Over the past ten or so years, the concept of “look-alike modeling” has pervaded ad tech to the point of becoming cliché. What’s more, it’s invoked when describing a plethora of audience modeling methodologies, confusing advertisers’ understanding of what their look-alike model actually does. In fact, in a recent State of the Industry report, eXelate published the finding that 25% of advertisers are unable to produce an accurate definition of look-alike modeling.

Despite the triteness of their name, look-alike modeling success stories abound, with recent case studies boasting anywhere from 30% to 1000% lift in conversion rates. Claims of success like these certainly justify further exploration into what these models are and how they’re best implemented.

So, what is it?

Put simply, look-alike modeling is the process of identifying new potential customers on the basis that they behave like, or in some other way resemble, current customers. The current set of customers, commonly referred to as the “seed pool”, is typically sourced from online sources, via pixels, or offline sources, via onboarding CRM data.

With a basic definition established, I’ll offer some guidelines to consider when selecting a solution for look-alike model implementation.

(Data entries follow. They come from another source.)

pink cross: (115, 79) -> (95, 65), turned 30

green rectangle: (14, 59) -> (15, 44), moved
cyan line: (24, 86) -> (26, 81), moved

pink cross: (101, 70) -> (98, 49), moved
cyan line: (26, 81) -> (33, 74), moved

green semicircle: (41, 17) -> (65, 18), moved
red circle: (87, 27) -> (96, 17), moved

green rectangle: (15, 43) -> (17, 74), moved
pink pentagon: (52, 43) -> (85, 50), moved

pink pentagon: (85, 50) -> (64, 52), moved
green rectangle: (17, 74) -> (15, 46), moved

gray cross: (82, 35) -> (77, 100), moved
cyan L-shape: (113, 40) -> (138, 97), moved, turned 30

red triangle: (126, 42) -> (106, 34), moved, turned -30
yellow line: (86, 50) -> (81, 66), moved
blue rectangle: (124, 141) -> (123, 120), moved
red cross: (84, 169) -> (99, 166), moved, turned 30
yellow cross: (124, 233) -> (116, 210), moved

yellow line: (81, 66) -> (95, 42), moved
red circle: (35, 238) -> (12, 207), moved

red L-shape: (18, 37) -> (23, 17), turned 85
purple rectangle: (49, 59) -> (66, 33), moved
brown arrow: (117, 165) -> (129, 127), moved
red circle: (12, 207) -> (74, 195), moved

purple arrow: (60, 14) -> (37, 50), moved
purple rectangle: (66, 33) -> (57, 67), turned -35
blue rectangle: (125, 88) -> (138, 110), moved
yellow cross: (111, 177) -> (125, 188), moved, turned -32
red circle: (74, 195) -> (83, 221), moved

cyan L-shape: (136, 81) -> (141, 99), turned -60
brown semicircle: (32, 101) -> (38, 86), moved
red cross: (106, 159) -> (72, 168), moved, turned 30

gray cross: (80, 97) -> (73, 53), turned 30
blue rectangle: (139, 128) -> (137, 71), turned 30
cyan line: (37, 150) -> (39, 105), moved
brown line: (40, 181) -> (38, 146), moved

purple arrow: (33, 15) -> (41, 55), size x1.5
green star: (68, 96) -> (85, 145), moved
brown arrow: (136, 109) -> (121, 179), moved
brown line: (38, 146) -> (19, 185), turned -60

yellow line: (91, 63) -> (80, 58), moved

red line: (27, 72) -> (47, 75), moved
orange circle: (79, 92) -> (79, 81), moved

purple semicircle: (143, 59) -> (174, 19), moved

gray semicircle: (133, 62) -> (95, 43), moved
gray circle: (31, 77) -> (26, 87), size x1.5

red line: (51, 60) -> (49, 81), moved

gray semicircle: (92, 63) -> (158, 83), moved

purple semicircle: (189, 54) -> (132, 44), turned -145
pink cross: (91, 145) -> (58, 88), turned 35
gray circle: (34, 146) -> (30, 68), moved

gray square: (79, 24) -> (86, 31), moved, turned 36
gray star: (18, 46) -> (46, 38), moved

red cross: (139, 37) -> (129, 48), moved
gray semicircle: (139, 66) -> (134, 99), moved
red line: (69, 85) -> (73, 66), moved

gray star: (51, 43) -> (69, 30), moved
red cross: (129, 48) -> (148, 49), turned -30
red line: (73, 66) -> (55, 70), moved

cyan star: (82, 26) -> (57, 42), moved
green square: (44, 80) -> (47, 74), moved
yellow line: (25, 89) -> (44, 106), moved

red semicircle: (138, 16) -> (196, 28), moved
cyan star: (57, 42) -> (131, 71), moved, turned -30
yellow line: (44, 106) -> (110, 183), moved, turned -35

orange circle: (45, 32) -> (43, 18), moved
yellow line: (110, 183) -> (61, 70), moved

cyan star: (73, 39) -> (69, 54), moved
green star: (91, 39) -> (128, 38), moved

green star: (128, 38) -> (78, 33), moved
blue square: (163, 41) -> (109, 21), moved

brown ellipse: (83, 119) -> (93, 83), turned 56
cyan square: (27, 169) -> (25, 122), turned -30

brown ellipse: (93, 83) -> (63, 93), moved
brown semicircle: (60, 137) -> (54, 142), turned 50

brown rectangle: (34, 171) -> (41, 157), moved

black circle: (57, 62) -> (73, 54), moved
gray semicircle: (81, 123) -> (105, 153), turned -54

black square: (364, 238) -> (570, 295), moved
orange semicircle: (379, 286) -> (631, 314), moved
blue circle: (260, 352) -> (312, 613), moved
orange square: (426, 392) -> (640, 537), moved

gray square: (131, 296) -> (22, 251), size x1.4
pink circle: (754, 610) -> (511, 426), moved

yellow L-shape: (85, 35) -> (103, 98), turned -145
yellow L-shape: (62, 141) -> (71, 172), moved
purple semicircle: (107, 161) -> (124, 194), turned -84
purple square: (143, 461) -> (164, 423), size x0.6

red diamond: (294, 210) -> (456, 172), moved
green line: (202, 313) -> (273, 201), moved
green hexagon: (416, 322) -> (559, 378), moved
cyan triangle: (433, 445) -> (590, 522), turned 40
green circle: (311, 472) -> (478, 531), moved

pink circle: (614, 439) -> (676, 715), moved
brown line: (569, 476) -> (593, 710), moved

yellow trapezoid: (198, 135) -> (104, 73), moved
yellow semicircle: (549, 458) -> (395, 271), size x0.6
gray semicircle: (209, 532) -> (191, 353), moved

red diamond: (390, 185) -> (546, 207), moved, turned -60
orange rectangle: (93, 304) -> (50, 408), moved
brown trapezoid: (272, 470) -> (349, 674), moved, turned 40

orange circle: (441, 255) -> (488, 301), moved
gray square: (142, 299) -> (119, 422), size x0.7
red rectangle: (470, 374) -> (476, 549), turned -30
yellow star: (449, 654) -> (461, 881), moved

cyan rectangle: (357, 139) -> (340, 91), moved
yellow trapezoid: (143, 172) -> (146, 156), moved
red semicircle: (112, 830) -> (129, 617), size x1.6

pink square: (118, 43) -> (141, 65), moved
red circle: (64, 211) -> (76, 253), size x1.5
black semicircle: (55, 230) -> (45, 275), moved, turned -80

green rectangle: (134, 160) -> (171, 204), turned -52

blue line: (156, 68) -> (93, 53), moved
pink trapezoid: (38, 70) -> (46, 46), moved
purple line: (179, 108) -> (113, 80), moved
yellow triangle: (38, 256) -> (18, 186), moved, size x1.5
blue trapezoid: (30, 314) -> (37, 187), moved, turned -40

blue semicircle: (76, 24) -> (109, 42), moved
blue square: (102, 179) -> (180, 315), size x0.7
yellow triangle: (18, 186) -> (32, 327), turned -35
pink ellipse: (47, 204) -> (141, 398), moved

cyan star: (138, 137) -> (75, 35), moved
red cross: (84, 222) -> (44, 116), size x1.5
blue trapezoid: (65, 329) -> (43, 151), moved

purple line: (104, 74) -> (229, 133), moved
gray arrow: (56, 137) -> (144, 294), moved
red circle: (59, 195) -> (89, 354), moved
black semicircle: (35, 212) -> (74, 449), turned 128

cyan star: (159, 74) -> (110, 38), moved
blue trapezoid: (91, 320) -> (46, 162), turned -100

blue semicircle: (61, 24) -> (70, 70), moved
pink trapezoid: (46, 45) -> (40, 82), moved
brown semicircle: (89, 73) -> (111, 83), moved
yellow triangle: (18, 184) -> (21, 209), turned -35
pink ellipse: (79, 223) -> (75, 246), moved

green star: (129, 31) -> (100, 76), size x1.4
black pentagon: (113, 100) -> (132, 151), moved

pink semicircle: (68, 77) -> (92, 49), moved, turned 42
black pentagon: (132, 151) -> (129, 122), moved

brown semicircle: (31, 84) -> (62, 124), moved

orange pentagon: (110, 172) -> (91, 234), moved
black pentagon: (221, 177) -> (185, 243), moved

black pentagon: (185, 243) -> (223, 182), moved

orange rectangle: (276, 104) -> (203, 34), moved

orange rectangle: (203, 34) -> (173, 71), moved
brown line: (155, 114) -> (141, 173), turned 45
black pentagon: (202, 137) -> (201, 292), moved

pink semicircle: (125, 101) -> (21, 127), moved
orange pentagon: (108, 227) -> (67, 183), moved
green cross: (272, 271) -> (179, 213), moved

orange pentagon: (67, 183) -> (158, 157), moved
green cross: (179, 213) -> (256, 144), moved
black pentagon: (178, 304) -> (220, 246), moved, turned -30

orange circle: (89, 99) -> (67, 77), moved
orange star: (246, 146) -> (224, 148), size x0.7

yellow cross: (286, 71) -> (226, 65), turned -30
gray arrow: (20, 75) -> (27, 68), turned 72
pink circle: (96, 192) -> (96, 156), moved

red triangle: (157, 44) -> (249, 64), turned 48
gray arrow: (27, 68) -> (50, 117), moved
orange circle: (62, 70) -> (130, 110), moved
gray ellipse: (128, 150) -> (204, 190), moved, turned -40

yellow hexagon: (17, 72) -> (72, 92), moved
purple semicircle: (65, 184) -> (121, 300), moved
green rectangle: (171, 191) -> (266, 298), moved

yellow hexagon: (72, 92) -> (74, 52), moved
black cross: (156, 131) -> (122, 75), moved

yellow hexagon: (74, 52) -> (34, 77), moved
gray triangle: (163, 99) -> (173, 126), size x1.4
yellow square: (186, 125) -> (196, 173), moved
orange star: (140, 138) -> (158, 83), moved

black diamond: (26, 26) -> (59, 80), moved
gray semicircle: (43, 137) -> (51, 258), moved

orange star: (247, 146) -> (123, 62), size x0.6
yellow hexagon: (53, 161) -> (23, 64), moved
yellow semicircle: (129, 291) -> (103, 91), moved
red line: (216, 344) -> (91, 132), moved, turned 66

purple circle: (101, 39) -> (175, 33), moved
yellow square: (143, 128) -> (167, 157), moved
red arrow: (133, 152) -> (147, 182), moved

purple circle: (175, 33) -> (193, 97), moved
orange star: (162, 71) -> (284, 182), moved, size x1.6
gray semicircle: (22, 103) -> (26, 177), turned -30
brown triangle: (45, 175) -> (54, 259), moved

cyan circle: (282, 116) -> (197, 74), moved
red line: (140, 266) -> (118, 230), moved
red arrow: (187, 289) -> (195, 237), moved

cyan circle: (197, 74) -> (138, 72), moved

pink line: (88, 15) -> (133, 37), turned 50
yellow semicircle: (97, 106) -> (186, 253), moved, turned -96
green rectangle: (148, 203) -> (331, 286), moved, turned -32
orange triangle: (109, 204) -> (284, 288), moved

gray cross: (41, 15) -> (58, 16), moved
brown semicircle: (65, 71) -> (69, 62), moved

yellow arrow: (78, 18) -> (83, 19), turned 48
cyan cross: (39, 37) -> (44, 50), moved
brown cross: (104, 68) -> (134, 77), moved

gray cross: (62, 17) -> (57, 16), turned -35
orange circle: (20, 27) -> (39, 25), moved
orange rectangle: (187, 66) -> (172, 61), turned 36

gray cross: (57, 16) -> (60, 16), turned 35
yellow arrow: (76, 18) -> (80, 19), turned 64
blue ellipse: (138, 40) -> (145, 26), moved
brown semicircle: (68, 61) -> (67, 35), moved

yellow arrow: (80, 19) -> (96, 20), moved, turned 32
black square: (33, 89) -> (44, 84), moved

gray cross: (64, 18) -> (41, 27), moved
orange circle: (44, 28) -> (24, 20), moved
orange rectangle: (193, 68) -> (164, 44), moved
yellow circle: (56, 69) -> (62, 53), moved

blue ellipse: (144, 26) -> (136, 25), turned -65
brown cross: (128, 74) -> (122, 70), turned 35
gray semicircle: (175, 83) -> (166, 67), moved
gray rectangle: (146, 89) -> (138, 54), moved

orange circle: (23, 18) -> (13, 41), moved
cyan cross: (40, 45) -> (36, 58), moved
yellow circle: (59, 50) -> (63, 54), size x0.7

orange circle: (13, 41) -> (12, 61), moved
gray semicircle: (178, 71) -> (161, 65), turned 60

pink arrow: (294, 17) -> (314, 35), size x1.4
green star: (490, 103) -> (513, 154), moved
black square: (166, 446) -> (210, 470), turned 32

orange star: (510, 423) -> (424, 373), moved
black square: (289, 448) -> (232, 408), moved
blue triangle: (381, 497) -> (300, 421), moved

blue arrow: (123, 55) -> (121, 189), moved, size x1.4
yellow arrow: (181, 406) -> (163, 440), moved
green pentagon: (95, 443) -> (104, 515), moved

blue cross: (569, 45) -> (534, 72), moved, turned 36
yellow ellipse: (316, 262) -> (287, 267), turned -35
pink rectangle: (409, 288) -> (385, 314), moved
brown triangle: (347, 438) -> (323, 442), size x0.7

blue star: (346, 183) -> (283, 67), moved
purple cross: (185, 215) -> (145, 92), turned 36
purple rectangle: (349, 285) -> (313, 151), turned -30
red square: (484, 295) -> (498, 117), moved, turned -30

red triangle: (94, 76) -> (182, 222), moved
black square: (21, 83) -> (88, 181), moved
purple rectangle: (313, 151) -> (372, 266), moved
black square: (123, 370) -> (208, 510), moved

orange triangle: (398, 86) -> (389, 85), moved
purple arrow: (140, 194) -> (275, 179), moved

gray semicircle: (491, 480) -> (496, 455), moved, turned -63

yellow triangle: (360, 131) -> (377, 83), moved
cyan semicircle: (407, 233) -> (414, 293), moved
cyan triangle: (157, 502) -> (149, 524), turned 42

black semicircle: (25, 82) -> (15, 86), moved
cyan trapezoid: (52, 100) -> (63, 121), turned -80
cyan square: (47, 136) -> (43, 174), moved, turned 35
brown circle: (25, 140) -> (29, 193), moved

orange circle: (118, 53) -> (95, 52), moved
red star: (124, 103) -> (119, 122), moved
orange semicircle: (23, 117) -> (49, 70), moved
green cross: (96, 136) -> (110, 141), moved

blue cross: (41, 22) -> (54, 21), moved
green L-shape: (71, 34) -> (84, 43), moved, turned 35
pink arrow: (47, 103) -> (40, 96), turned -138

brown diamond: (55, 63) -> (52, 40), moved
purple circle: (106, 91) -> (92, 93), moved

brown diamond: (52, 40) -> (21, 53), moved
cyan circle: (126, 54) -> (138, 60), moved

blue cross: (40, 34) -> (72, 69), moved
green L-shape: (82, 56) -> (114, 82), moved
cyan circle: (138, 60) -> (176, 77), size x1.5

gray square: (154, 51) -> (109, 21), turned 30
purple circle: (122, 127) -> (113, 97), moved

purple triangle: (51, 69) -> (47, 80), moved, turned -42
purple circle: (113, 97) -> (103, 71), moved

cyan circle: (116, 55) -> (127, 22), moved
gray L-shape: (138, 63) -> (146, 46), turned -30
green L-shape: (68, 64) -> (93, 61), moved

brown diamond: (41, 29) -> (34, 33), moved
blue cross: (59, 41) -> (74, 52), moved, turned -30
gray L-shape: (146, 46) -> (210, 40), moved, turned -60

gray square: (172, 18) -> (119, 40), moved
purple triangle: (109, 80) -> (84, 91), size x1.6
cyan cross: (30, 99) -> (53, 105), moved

Seek out solutions with a high degree of transparency

Look-alike models are predictive models (typically classification or clustering models) that share the common goal of assessing the similarity of each person to a target consumer profile. While you don’t have to be an expert in predictive modeling to make use of a look-alike model, you should have a basic understanding of the model framework being utilised. Any potential look-alike modeling partner that can’t describe the predictive modeling method underlying their look-alike solution is probably best avoided. Aside from model transparency, you should get a feel for the data that’s feeding the model. Regardless of the model framework chosen, the output is worthless if the data it ingests is inaccurate, irrelevant or otherwise poorly suited to the predictive modelling task. As the adage says, garbage in, garbage out.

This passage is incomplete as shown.